After validation and iteration are complete, call the packaging script in the skill-creator skill:

Locate scripts/package_skill.py in the skill-creator skill.
Run the packaging script, passing in the created Skill directory path.
The script will automatically perform the following operations:
- Call quick_validate.py to validate Skill format.
- Create a .skill file (zip format, containing all files).
- Maintain directory structure for distribution.

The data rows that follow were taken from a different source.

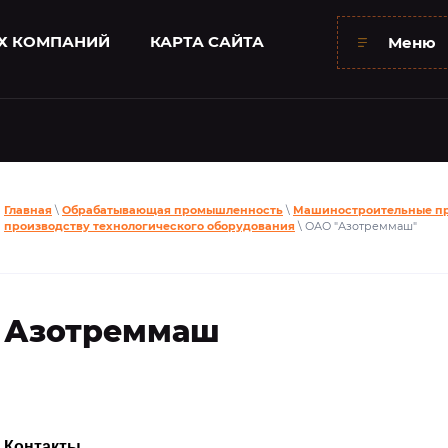
Х КОМПАНИЙ
КАРТА САЙТА
Меню
Главная
\
Обрабатывающая промышленность
\
Машиностроительные п
производству технологического оборудования
\ ОАО "Азотреммаш"
Азотреммаш
Контакты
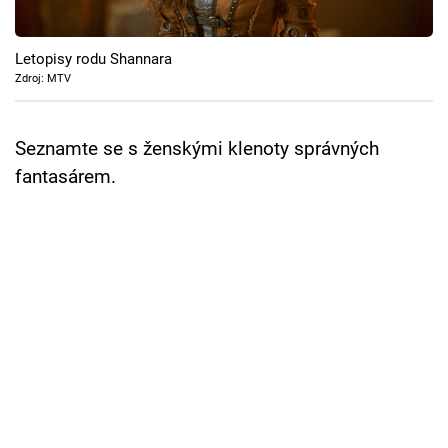
Cool Esport
Letopisy rodu Shannara
Pořady
Zdroj: MTV
TV Program
Seznamte se s ženskými klenoty správných
Sledujte prima+
fantasárem.
Přihlášení
Sledujte nás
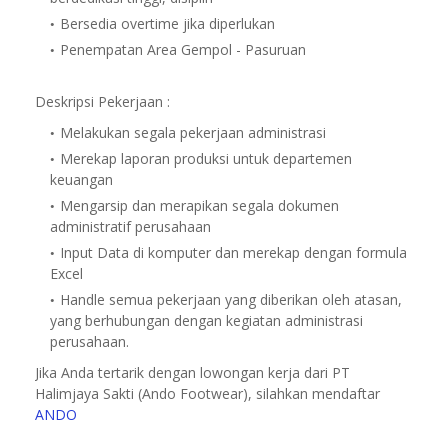
Bersedia overtime jika diperlukan
Penempatan Area Gempol - Pasuruan
Deskripsi Pekerjaan :
Melakukan segala pekerjaan administrasi
Merekap laporan produksi untuk departemen
keuangan
Mengarsip dan merapikan segala dokumen
administratif perusahaan
Input Data di komputer dan merekap dengan formula
Excel
Handle semua pekerjaan yang diberikan oleh atasan,
yang berhubungan dengan kegiatan administrasi
perusahaan.
Jika Anda tertarik dengan lowongan kerja dari PT
Halimjaya Sakti (Ando Footwear), silahkan mendaftar
ANDO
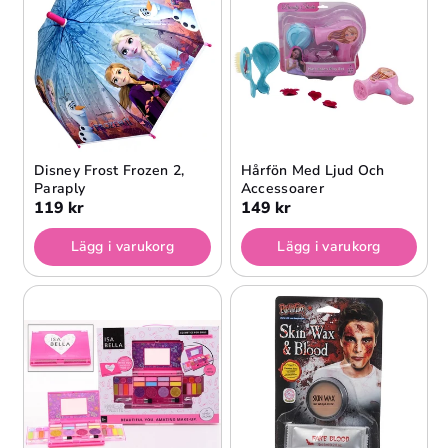
Disney Frost Frozen 2,
Hårfön Med Ljud Och
Paraply
Accessoarer
119 kr
149 kr
Lägg i varukorg
Lägg i varukorg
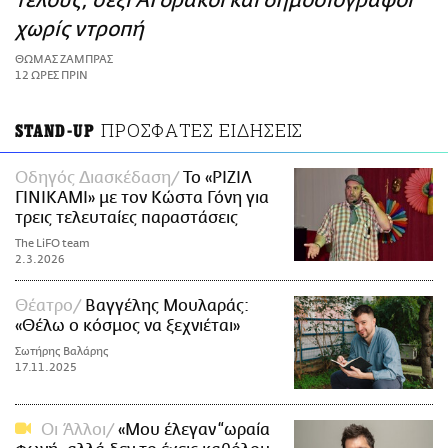
τέλους, σέξι AI δράκοι και δημοσιογράφοι
ΑΜΠΑ
χωρίς ντροπή
PRINT
ΘΩΜΑΣ ΖΑΜΠΡΑΣ
12 ΩΡΕΣ ΠΡΙΝ
ΠΡΟΣΦΑΤΕΣ ΕΙΔΗΣΕΙΣ
STAND-UP
Οδηγός Διασκέδαση
Το «ΡΙΖΙΛ
ΓΙΝΙΚΑΜΙ» με τον Κώστα Γόνη για
τρεις τελευταίες παραστάσεις
The LiFO team
2.3.2026
Θέατρο
Βαγγέλης Μουλαράς:
«Θέλω ο κόσμος να ξεχνιέται»
Σωτήρης Βαλάρης
17.11.2025
Οι Άλλοι
«Μου έλεγαν “ωραία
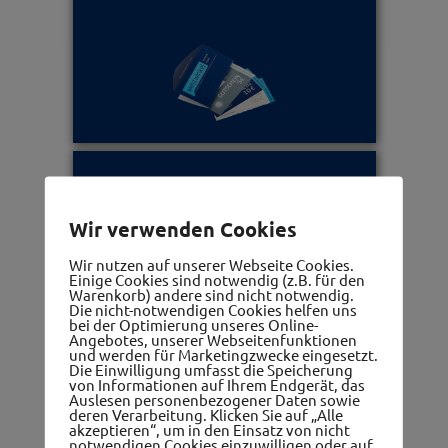
Ärzte, Apotheken, Therapeuten
Wir verwenden Cookies
Wir nutzen auf unserer Webseite Cookies.
Einige Cookies sind notwendig (z.B. für den
Warenkorb) andere sind nicht notwendig.
Die nicht-notwendigen Cookies helfen uns
bei der Optimierung unseres Online-
Angebotes, unserer Webseitenfunktionen
und werden für Marketingzwecke eingesetzt.
Die Einwilligung umfasst die Speicherung
Frauennetzwerk
von Informationen auf Ihrem Endgerät, das
Auslesen personenbezogener Daten sowie
deren Verarbeitung. Klicken Sie auf „Alle
akzeptieren“, um in den Einsatz von nicht
notwendigen Cookies einzuwilligen oder auf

If validation fails, the script will report errors and exit. Fix the errors and re-run packaging.

Save Location:

Default: .claude/skills/<skill-name>/ (Project level)
Optional: Ask user if they want to export to user-level directory ~/.claude/skills/<skill-name>/

Save Content:

SKILL.md (Required)
scripts/ (If applicable)
references/ (If applicable)
assets/ (If applicable)

Validation Mode Guide

Skill Type	Validation Mode	Examples
Discipline/Rule-based	RED-GREEN	TDD, Delete Confirmation, Code Review Process
Output Quality-based	Example-Based	Markdown Formatting, Document Style, Code Refactoring Patterns
Hybrid	Combined	First RED-GREEN to verify rules, then Example-Based to verify quality

FAQ

Q: How do I determine which type my Skill belongs to?

A: Ask yourself:

Does this Skill require the Agent to "Must Do / Must Not Do" something? → Discipline type, use RED-GREEN.
Does this Skill require the Agent to "output consistent with a certain quality standard"? → Quality type, use Example-Based validation.

Q: What if it still fails after 3 iterations?

A: Report to the user. Possible reasons:

The Skill design itself is flawed (needs brainstorming again).
Pressure scenarios are unreasonable.
Example quality is poor or quantity is insufficient.

Q: Can I use both validation modes simultaneously?

A: Yes! For hybrid Skills, first use RED-GREEN to verify rule compliance, then use Example-Based validation to verify output quality.

Platform Limitations

[!NOTE] This skill relies on sub-agent dispatch functionality and is limited to tools that support this feature, such as Claude Code, OpenCode, etc.